Bryce doveva comunicarlo al responsabile degli anatomopatologi delle Forze armate, da cui dipendo, e il loro addetto alle relazioni esterne evidentemente ha ritenuto conveniente renderlo noto. Il CFC è sovvenzionato dallo Stato del Massachusetts e dal dipartimento della Difesa e bisogna che ogni tanto qualcuno mi ricordi che non dipende tutto da me, a meno che non vada storto qualcosa.
«La notizia che hai preso parte alle autopsie dei bambini vittime della strage di venerdì scorso è stata condivisa da moltissimi utenti internet» dice Lucy, che non riesce a distogliere lo sguardo dalla faccia della morta, le labbra sempre più secche e screpolate, gli occhi sempre più vacui.
Il rigor mortis si sta attenuando.
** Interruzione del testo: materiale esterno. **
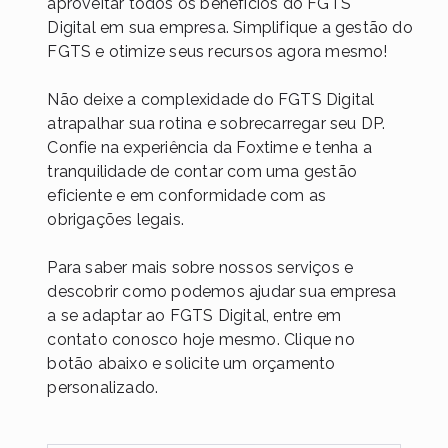
aproveitar todos os benefícios
do FGTS
Digital em sua empresa. Simplifique a gestão do
FGTS e otimize seus recursos agora mesmo!
Não deixe a complexidade do FGTS Digital
atrapalhar sua rotina e sobrecarregar seu DP.
Confie na experiência da Foxtime e tenha a
tranquilidade de contar com uma gestão
eficiente e em conformidade com as
obrigações legais.
Para saber mais sobre nossos serviços e
descobrir como podemos ajudar sua empresa
a se adaptar ao FGTS Digital, entre em
contato conosco hoje mesmo. Clique no
botão abaixo e solicite um orçamento
personalizado.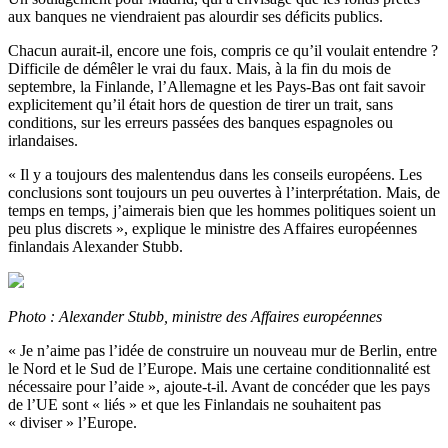
aux banques ne viendraient pas alourdir ses déficits publics.
Chacun aurait-il, encore une fois, compris ce qu’il voulait entendre ?
Difficile de démêler le vrai du faux. Mais, à la fin du mois de
septembre, la Finlande, l’Allemagne et les Pays-Bas ont fait savoir
explicitement qu’il était hors de question de tirer un trait, sans
conditions, sur les erreurs passées des banques espagnoles ou
irlandaises.
« Il y a toujours des malentendus dans les conseils européens. Les
conclusions sont toujours un peu ouvertes à l’interprétation. Mais, de
temps en temps, j’aimerais bien que les hommes politiques soient un
peu plus discrets », explique le ministre des Affaires européennes
finlandais Alexander Stubb.
Photo : Alexander Stubb, ministre des Affaires européennes
« Je n’aime pas l’idée de construire un nouveau mur de Berlin, entre
le Nord et le Sud de l’Europe. Mais une certaine conditionnalité est
nécessaire pour l’aide », ajoute-t-il. Avant de concéder que les pays
de l’UE sont « liés » et que les Finlandais ne souhaitent pas
« diviser » l’Europe.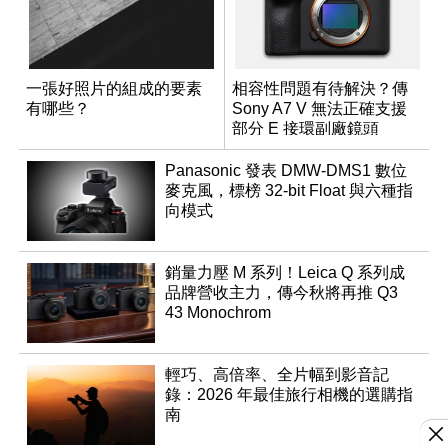
一張好照片的組成的要素
相容性問題有待解決？傳
有哪些？
Sony A7 V 無法正確支援
部分 E 接環副廠鏡頭
Panasonic 發表 DMW-DMS1 數位
麥克風，標榜 32-bit Float 與六種指
向模式
銷量力壓 M 系列！Leica Q 系列成
品牌營收主力，傳今秋將再推 Q3
43 Monochrom
輕巧、高倍率、全片幅到影音記
錄：2026 年最佳旅行相機的選購指
南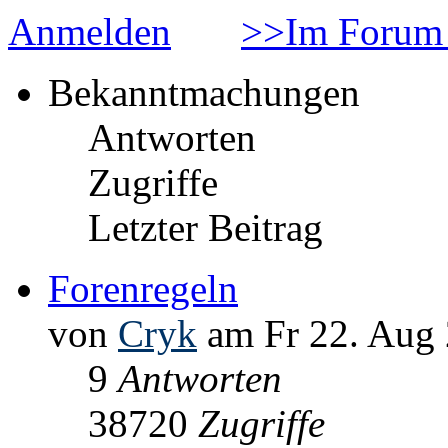
Anmelden
>>Im Forum 
Bekanntmachungen
Antworten
Zugriffe
Letzter Beitrag
Forenregeln
von
Cryk
am Fr 22. Aug 
9
Antworten
38720
Zugriffe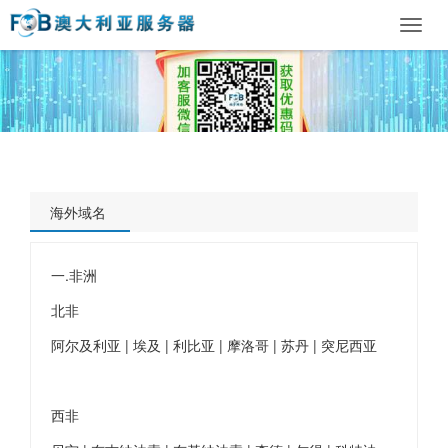
Toggl
navig
海外域名
一.非洲
北非
阿尔及利亚 | 埃及 | 利比亚 | 摩洛哥 | 苏丹 | 突尼西亚
西非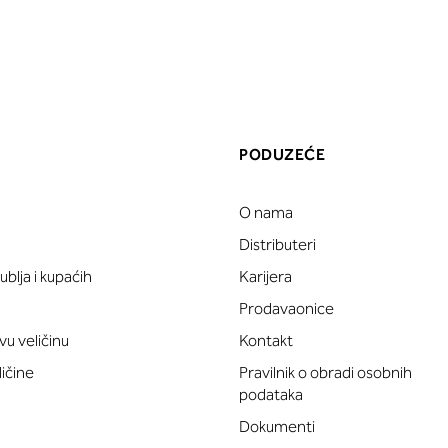
PODUZEĆE
O nama
a
Distributeri
blja i kupaćih
Karijera
Prodavaonice
vu veličinu
Kontakt
ličine
Pravilnik o obradi osobnih
podataka
Dokumenti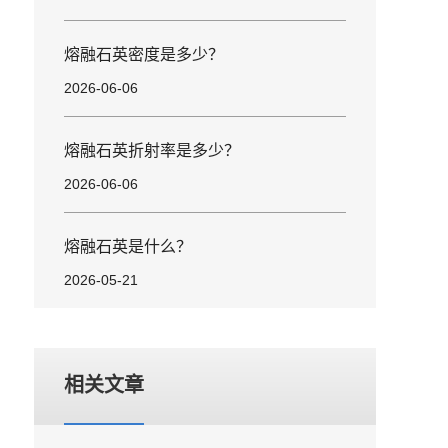
熔融石英密度是多少？
2026-06-06
熔融石英折射率是多少？
2026-06-06
熔融石英是什么？
2026-05-21
相关文章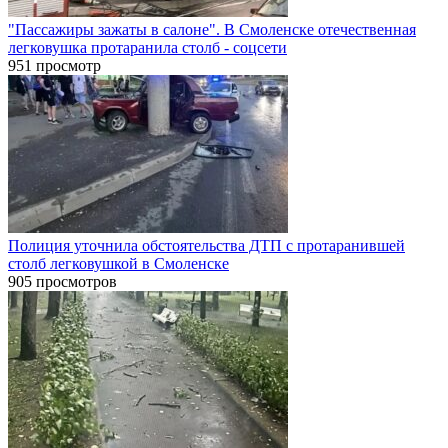
"Пассажиры зажаты в салоне". В Смоленске отечественная
легковушка протаранила столб - соцсети
951 просмотр
Полиция уточнила обстоятельства ДТП с протаранившей
столб легковушкой в Смоленске
905 просмотров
Presto i muscoli si rilasseranno come se fossero stanchi di rimanere contratti.
«Io non c’entro niente, credo» dichiaro.
«E io credo che non dobbiamo dare per scontato che c’entri Benton» ribatte Lucy. «Se mai, soltanto in parte. E tu per il resto. Il tuo ruolo nel Connecticut.»
«Capisco dove vuole arrivare» dice Anne. Concorda con questa nuova teoria, che non mi aspettavo. «Benton teme che la tempistica dipenda da lui, ma potrebbe benissimo dipendere da te, invece.»
Benton ha detto e ripetuto che voleva dare spettacolo. Un dramma della violenza che non voglio nemmeno immaginare possa riguardare me.
«Chiunque non viva completamente isolato dal mondo sapeva quando sei andata a Newtown e quando sei tornata» mi fa notare Lucy. «Una strage in una scuola, la più terribile della storia degli Stati Uniti dopo quella del Virginia Tech. Non può essere sfuggita a uno psicopatico bramoso di attenzione.»
Benton l’ha definito un narcisista con tratti borderline. L’assassino vuole assistere al dramma che mette in scena.
«Se ne è parlato tantissimo e questo potrebbe aver dato fuoco alle polveri» continua Lucy.
«Gail Shipton non è stata ammazzata perché io sono andata nel Connecticut» ribatto in tono pacato. «È assurdo.»
«Preferisci dare la colpa a Benton?» Lucy mi rivolge un’occhiata gelida.
«Preferisco dare la colpa all’assassino.»
«Non ho detto che l’ha fatto per questo.» Lucy ha l’espressione di chi ha trovato la soluzione del mistero. «Ho detto solo che la strage e il ruolo che hai avuto tu...»
«Ho avuto un ruolo nella strage, secondo te?»
«Per favore, non metterti sulla difensiva» replica Lucy, calmissima. «Quello che voglio dire è che la notizia della strage potrebbe aver accelerato una cosa che si sarebbe verificata comunque. Solo questo. Penso che l’assassino avesse già preso di mira Gail e abbia semplicemente deciso di stringere i tempi perché era eccitato dalla strage.»
«Io ho visto che eri a Newtown alla CNN. Hanno detto anche quando sei tornata a Cambridge.»
Anne è d’accordo con Lucy. Non voglio neanche sentirne parlare.
«È vero che l’assassino potrebbe avere un interesse nei tuoi confronti. Non è mica colpa tua.»
«Siamo pronti?» le chiedo, ripensando al ragazzo che mi spiava nel buio da dietro il muro del giardino. «Dobbiamo fare in fretta.»